Сменщица Кэрда, детектив-инспектор Барнуолт, пришла в три часа. Он ввел ее в курс дел, и они немного поговорили о попытках молодежи вновь ввести в моду брюки.
— Мне не нравится, — сказала Барнуолт. — Эти штаны такие тесные, так обтягивают. Я пробовала и почувствовала себя неловко. Не знаю, по-моему, так одеваться аморально.
Кэрд засмеялся:
— Я слышал, что в среду штаны уже носят все — и молодые, и старые.
— Ну, что с этих средовиков возьмешь, — пожала плечами Барнуолт.
Глава 6
Кэрд
Озма надела белую шапочку с длинным красным козырьком, из клипс в ее ушах свисали синтетические орлиные перья, глаза она подвела зеленым и зеленым же накрасила губы, нарумянила щеки, на ней была широкая прозрачная блуза, блестящая зеленая юбка колоколом до пят, красные чулки с блестками и ярко-зеленые туфли на высоких каблуках. Множество колец на пальцах и алый зонтик завершали ее туалет.
— А твой где? — спросила она.
— Мой что?
— Твой зонтик.
— В прогнозе сказали, что дождя не будет.
— Ты прекрасно понимаешь, о чем речь. К вечернему костюму обязателен зонтик.
— И ты будешь несчастна, если я его не возьму.
— Не то что несчастна, мне просто будет неловко.
— И это называется не признающая условностей артистическая натура. Что ж, ладно.
В семь часов они вышли из дома, каждый с большой наплечной сумкой, и сели в такси. Когда они приехали, огромный вестибюль музея уже заполняли гости, все с коктейлями или чем-то покрепче в руках, стоящие и болтающие тесными кучками или бродящие от группы к группе. Фатические линии общения, как выразился один антрополог двадцатого века, функционировали исправно. Все говорили, и никто никого не слушал.

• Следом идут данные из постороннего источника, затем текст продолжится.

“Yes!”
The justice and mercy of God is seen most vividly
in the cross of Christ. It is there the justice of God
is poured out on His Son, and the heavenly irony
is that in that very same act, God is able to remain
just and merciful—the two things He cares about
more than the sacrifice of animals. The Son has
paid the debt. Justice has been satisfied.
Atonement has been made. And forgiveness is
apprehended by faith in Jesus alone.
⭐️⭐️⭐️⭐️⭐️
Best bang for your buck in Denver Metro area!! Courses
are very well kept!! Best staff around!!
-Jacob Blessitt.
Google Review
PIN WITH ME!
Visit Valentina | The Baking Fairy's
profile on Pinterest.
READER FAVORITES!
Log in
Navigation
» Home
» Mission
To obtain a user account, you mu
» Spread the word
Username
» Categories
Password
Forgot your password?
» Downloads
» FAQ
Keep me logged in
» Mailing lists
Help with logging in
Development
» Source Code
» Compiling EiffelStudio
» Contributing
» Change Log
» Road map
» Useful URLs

Поздоровавшись с хозяевами, Кэрд и Ван приобщились к спеси целевиков. Наскучив ими, Кэрд переместился в гордыню давленщиков, а Озма — в суп супернатуралистов. Последние были не художники вышеназванного направления, а новая школа, приверженцы которой стремились показать себя реалистически не только снаружи, но и изнутри. По их замыслу, одна половина головы должна оставаться такой, какой ее видит глаз, другая же — служить окном в глубины: кожа удаляется, череп удаляется, виден мозг, то, что в мозгу, и темная тень подсознания.

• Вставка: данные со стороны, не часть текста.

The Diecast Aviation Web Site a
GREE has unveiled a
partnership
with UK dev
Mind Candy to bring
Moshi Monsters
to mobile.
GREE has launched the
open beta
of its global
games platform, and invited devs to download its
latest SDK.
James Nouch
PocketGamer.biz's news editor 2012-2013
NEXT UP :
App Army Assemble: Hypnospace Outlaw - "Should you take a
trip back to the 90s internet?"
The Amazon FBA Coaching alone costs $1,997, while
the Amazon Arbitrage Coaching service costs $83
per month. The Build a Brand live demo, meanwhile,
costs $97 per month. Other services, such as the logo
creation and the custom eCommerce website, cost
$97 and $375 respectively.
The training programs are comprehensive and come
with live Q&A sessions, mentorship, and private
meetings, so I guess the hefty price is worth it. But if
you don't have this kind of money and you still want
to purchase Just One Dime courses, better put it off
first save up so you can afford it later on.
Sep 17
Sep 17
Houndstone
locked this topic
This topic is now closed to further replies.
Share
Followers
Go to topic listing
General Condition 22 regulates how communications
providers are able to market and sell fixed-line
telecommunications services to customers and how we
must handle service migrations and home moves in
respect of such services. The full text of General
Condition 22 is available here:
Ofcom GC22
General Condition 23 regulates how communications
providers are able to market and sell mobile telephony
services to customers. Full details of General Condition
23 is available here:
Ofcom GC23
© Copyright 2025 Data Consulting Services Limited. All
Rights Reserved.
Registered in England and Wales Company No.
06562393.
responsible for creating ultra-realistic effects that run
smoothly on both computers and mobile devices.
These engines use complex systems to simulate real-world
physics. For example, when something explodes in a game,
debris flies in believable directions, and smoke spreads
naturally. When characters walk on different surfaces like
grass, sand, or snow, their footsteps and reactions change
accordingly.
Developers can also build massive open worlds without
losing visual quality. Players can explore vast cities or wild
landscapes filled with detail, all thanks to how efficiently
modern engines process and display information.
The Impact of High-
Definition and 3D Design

Кэрд не видел в супернатурализме ничего ценного или примечательного, но с Озмой на этот предмет не спорил. Что он, в конце концов, понимает в искусстве? А ей это доставляло удовольствие, хотя ему и надоедали порой ее разговоры на эту тему.
В половине одиннадцатого вечер был в самом разгаре. Озму уговорили расписать хозяина дома. Он стоял голый посреди вестибюля, а она импровизировала на нем. Кэрд, стоя далеко в толпе, гадал, не сделает ли она из своей натуры кузнечика.
— Вам звонят, инспектор, — сказал официант. — Полоска около двери, как войдете в зал Абсолютного Нуля.